** Exercise prompt **
Find and copy the lines in the records beneath this task that contain the word "white".
====== Listed entries ======
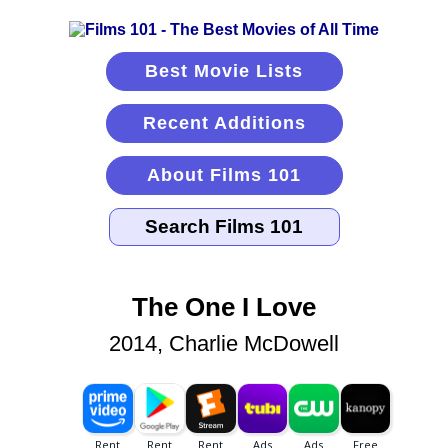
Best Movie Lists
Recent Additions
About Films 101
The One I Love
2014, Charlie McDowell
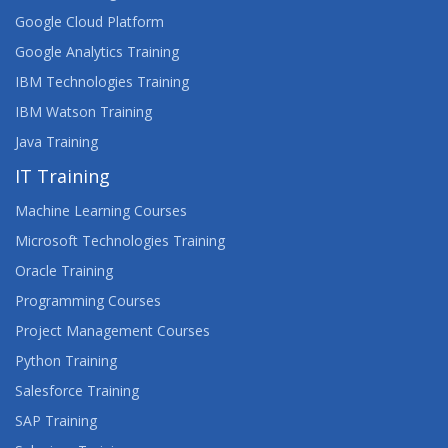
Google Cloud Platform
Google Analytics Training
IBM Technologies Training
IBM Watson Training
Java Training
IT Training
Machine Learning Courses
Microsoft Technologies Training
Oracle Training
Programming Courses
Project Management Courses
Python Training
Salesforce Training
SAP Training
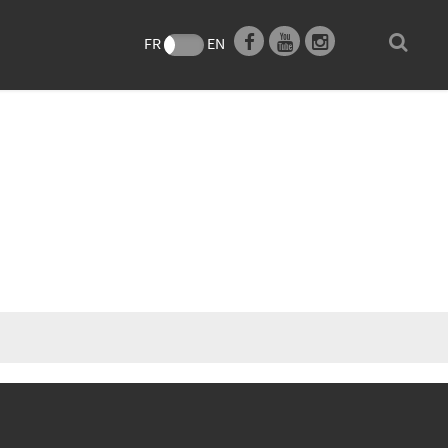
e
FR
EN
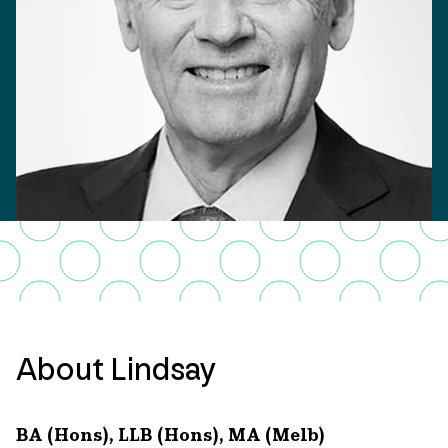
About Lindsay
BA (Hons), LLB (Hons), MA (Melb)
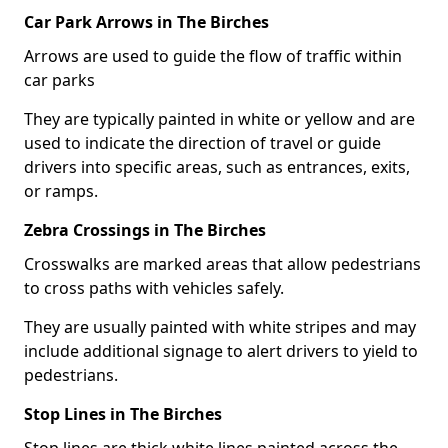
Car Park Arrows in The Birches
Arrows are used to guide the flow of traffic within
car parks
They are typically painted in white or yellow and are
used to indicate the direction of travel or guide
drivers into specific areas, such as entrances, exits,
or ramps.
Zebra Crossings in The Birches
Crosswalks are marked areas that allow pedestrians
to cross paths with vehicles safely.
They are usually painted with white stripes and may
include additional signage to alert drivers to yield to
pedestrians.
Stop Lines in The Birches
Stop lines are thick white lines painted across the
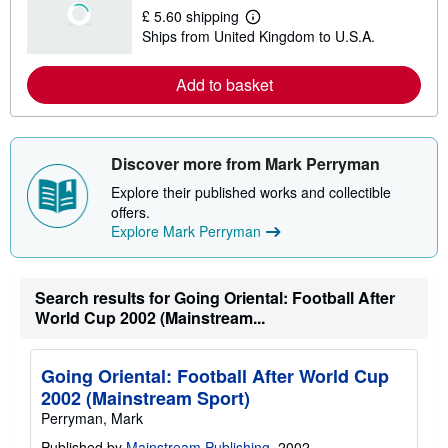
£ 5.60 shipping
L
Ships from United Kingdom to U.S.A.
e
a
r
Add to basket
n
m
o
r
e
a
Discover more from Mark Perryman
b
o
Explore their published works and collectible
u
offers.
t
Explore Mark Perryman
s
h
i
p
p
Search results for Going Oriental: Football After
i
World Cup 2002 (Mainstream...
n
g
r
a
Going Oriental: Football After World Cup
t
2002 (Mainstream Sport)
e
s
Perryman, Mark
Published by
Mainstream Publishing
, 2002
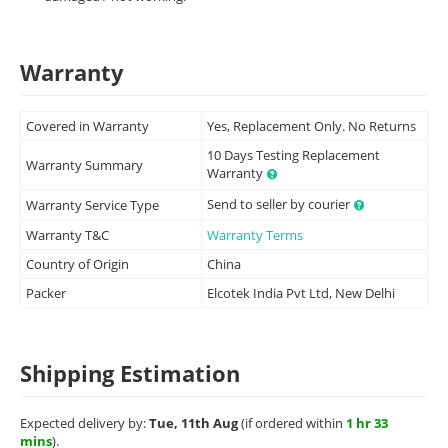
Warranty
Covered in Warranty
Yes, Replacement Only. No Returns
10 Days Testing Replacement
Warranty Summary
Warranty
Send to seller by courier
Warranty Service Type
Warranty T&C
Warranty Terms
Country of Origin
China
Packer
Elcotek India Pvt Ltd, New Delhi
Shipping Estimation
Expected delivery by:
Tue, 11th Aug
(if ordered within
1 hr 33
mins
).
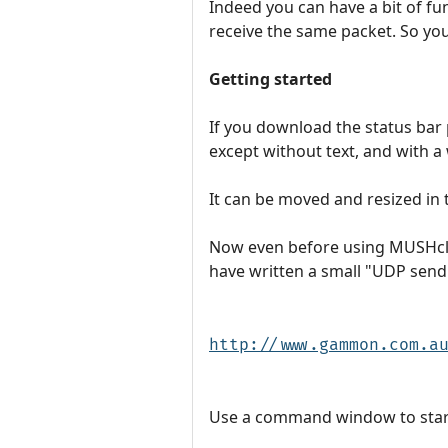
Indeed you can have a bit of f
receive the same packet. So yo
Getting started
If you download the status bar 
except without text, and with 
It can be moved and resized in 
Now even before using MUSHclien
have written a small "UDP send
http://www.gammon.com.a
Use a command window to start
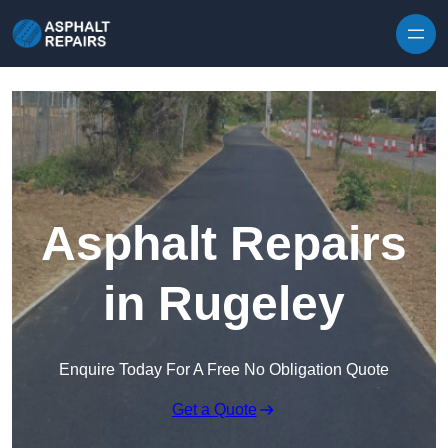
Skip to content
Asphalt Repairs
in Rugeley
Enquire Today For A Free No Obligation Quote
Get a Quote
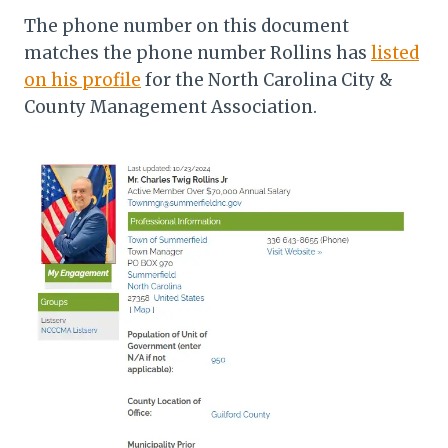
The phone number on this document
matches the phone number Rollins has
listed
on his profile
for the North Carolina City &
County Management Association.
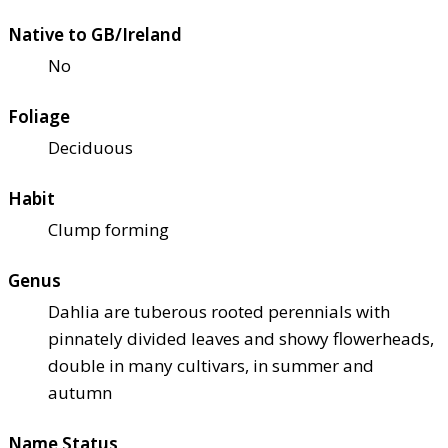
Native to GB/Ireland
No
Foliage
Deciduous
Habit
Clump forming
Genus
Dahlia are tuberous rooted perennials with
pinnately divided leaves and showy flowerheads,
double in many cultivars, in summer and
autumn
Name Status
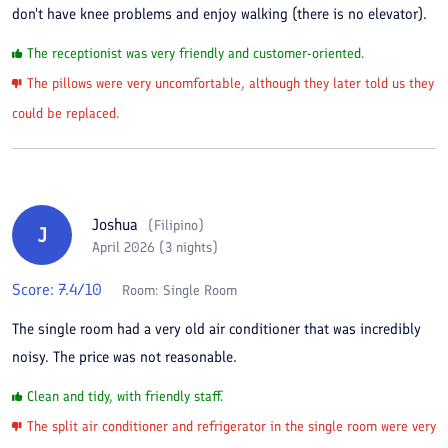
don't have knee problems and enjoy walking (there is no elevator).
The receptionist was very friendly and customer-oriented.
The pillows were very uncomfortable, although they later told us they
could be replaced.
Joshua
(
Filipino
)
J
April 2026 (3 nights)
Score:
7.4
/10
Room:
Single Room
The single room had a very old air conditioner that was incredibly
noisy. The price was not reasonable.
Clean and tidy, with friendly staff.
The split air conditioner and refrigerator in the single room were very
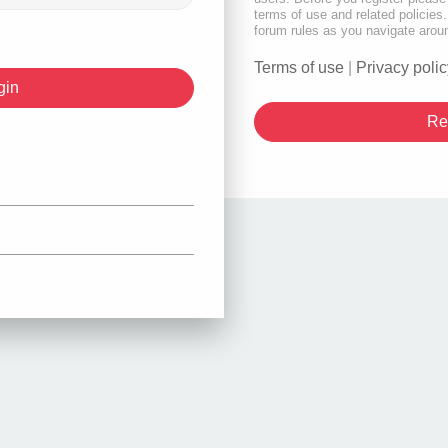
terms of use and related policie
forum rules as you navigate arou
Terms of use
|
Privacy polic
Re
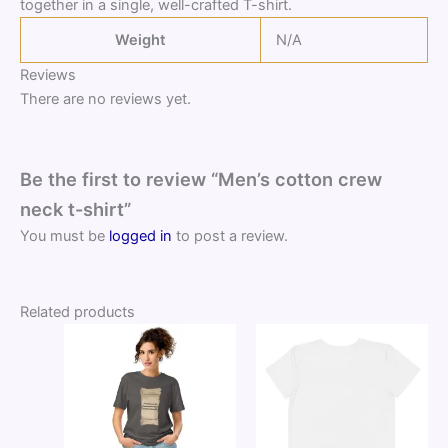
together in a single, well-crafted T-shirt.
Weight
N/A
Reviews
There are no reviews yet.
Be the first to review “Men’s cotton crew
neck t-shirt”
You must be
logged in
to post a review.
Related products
======
** Expected output **
They are typically painted in white or yellow and are
They are usually painted with white stripes and may
Stop lines are thick white lines painted across the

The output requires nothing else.